I have an extreme bone collector sight.


----------



## outdoorkid1 (Nov 20, 2010)

tru glo micro brite 5 pin sight


----------



## muzzyman1212 (Mar 28, 2009)

Got a spot hogg hogg-it on the way.


----------



## N7709K (Dec 17, 2008)

ax3000 with truespot 
armortech pro hd


i've had spot hoggs, hha's, vipers, cobras, truglos


----------



## bow hunter11 (Dec 7, 2010)

tru glo micro brite 5 pin sight


----------



## arhoythunter (Aug 3, 2010)

Sword twilight hunter. I think 0.10 pin size


----------



## Ignition kid (Oct 7, 2008)

I have an axcel armortech HD .010 7 pin on my Z7 and on my monster I have an HHA optimizer the same as u got and mine has the adjustable pin brightness thing which is very nice, but when I set my monster up for hunting I am going to put an axcel armortech .019 7 pin on it for hunting.


----------



## jodipuma (Feb 24, 2011)

well im personaly a fam of slider type sights i have a tru glo range rover also think im gonna sell it


----------



## bigbulls10 (Jul 25, 2010)

i got a spot hogg real deal 5 pin .019
and i got a copper john deadnuts 2 tourney master with the 6 inch dove tail and micro adjust


----------



## muzzyman1212 (Mar 28, 2009)

Went and got my hogg-it today!


----------



## N7709K (Dec 17, 2008)

Muzzy,

Have you sighted it in yet?


----------



## muzzyman1212 (Mar 28, 2009)

N7709K said:


> Muzzy,
> 
> Have you sighted it in yet?


Haven't even shot to be honest, but tomorrow im gonna set the 2nd and 3rd axis then get it sighted in.

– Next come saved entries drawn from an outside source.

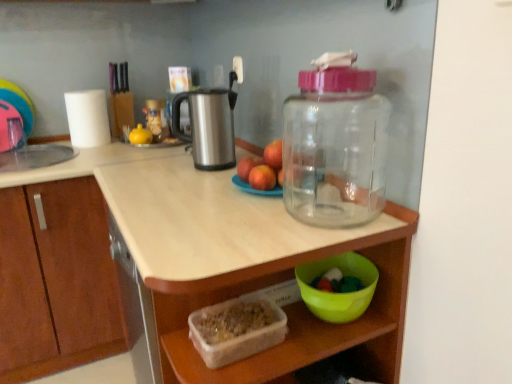 This screenshot has height=384, width=512. Identify the location of vacant space situated on the left part of brushed metal electric kettle at upper center. (162, 166). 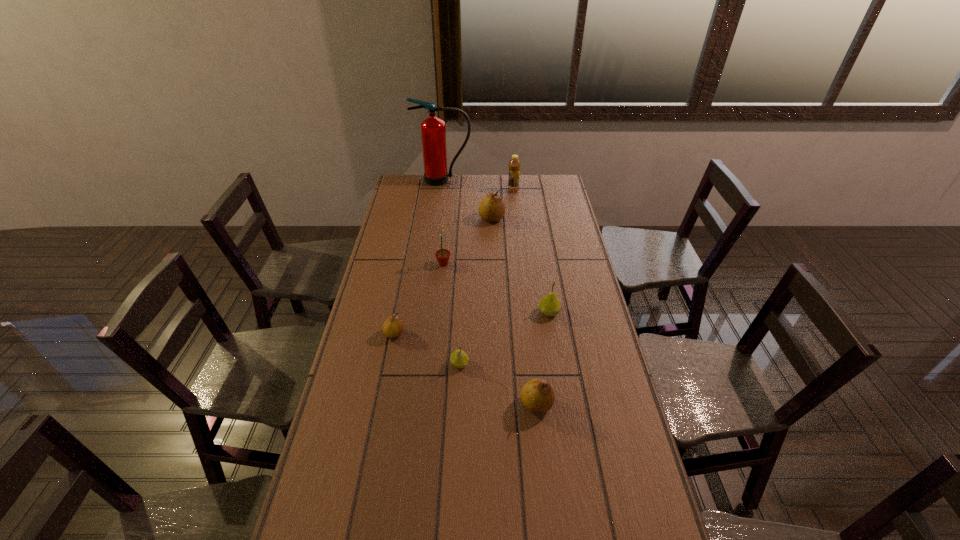 The width and height of the screenshot is (960, 540). Identify the location of blank space located 0.110m on the back of the rightmost brown pear. (532, 362).

This screenshot has height=540, width=960. Find the location of `vacant space located 0.210m on the front of the smallest brown pear`. vacant space located 0.210m on the front of the smallest brown pear is located at coordinates (383, 394).

Find the location of `vacant space situated 0.190m on the left of the second nearest object`. vacant space situated 0.190m on the left of the second nearest object is located at coordinates (392, 363).

The height and width of the screenshot is (540, 960). In order to click on fire extinguisher that is positioned at the far edge in this screenshot , I will do `click(433, 131)`.

The width and height of the screenshot is (960, 540). What are the coordinates of `bottle situated at the far edge` in the screenshot? It's located at (514, 165).

The image size is (960, 540). Find the location of `fire extinguisher located in the left edge section of the desktop`. fire extinguisher located in the left edge section of the desktop is located at coordinates (433, 131).

This screenshot has width=960, height=540. In order to click on pear that is at the left edge in this screenshot , I will do `click(393, 327)`.

At what (x,y) coordinates should I click in order to perform the action: click on object located in the right edge section of the desktop. Please return your answer as a coordinate pair (x, y). Looking at the image, I should click on (549, 305).

Locate an element on the screen. object situated at the far left corner is located at coordinates (433, 131).

Where is `free space at the far edge of the desktop`? free space at the far edge of the desktop is located at coordinates (463, 189). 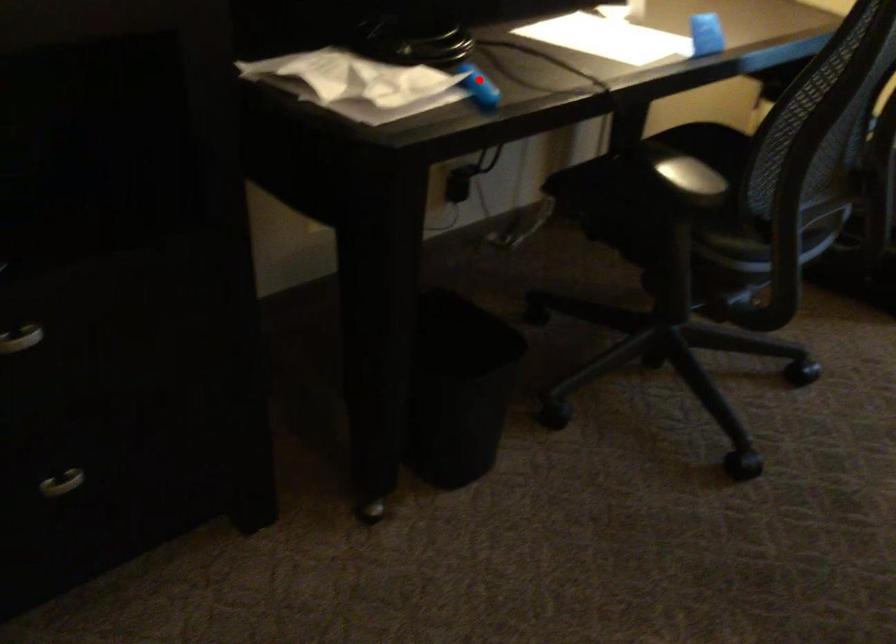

I know you like the axcel's and so do I, but around here spot hogg is the considered the best.


----------



## firstfoot91b (Mar 24, 2011)

HHA OL-5519 and loven it. Got it at a local archery shop for 178.00


----------



## N7709K (Dec 17, 2008)

Just wonderin.. I've had spot hoggs and the reason I switched is due to the pin adjustment. Loved the sight, it shot great, just the individual pin adjust was too picky


----------



## Jonas Ki (May 7, 2011)

I have a Shibuya Ultima AL with a Viper 1 3/4" with 1x .19 Pin for Fita. Maybe soon a 29mm Shibuya Scope


----------



## hoytarcherygal (Sep 13, 2010)

recurve is a sureloc Quest and Compound is a sureloc challenger. I shoot target with both of these


----------